• The problem:
Report the lines of the material that carry the string "PadSplit".

☆ ☆ ☆ ☆ ☆ ☆ ☆

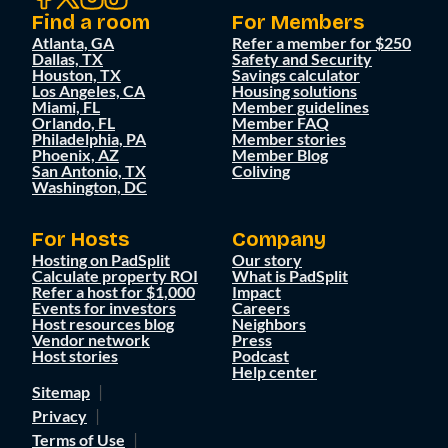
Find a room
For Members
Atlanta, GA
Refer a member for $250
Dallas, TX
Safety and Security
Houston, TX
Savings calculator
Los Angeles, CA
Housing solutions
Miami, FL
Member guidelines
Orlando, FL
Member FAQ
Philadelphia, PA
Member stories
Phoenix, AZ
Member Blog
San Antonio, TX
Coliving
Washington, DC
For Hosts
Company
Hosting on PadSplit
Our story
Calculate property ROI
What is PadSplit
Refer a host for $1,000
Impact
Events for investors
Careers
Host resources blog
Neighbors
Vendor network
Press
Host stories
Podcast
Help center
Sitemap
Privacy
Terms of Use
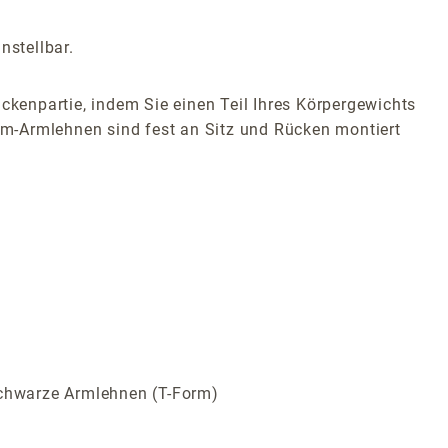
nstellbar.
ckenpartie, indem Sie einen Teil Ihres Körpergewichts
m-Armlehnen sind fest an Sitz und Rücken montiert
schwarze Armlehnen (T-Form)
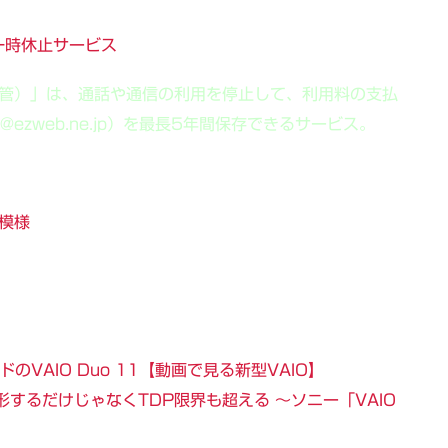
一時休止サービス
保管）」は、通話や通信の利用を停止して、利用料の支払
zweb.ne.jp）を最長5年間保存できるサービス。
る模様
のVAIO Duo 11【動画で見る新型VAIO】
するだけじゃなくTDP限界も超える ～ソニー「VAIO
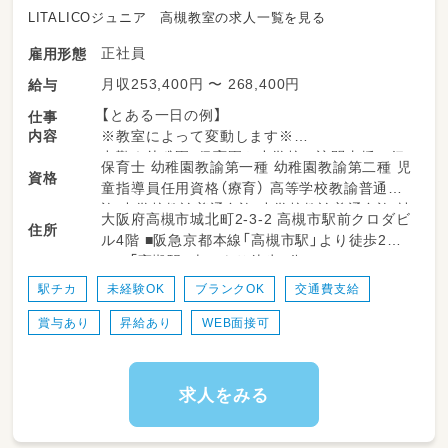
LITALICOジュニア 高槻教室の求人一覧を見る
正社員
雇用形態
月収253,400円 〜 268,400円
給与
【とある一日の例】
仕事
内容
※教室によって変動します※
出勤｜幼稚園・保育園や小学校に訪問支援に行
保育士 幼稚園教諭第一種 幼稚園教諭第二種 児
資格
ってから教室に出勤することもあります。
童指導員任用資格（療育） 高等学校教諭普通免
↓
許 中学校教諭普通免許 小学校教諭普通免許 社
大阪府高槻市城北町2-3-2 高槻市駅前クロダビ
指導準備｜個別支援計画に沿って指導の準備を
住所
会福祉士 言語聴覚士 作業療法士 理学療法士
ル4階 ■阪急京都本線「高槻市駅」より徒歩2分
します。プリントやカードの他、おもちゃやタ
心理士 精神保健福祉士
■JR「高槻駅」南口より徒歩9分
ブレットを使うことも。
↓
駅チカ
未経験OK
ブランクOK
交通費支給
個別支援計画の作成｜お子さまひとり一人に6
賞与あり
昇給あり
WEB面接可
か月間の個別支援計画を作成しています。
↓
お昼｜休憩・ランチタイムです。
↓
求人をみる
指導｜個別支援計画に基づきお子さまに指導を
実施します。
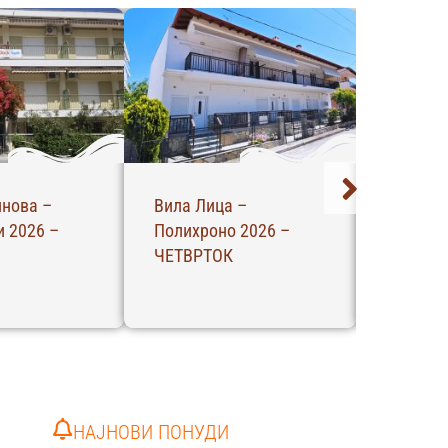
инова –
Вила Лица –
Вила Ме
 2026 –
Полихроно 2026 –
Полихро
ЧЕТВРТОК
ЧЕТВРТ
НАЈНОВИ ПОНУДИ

☆ ☆ ☆ ☆ ☆ ☆ ☆

• Output below:
Hosting on PadSplit
What is PadSplit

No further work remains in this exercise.